In Fullers vision of a world peace game, participants
would come to play from around the world, irrespective of
their political ideology or local concerns. One model of
how it could work had players focused on a problem, like
world food availability or hunger, for a certain time period,
say a week. The team or individual that demonstrated how,
using current technology and known resources, hunger could
be eliminated in ten years, would "win". The team
that could show how it could be done in a shorter time, or
by using less resources, or costing less, or accomplishing
more than one thing at a time, such as providing clean water
as well as eliminating malnutrition, would win round 2. Round
3 would be won by an effort that was even "better".

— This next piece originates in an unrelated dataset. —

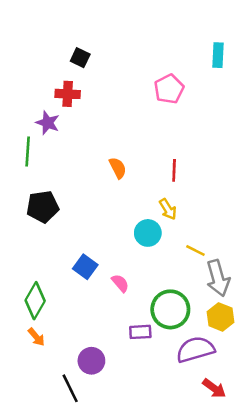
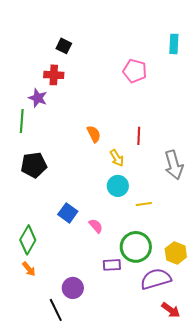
pink pentagon: (169, 89) -> (135, 71), turned -30
yellow arrow: (168, 209) -> (117, 158), moved
yellow line: (195, 251) -> (144, 204), moved, turned -35
gray arrow: (218, 278) -> (174, 165), moved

The next week the focus would shift to energy, or health
or education. Eventually the focus would return to food.
These efforts, as pointed out above, were not intended as
academic exercises. Each new strategy that incrementally
improved the method for solving a problem was one step closer
to implementation in Fullers view. The strategies for
solving a given problem would become ever more compelling
as they demonstrated how all humanity "won"that
the game of the world was not the zero-sum I win/you lose
variety, but the total-wealth increasing kind.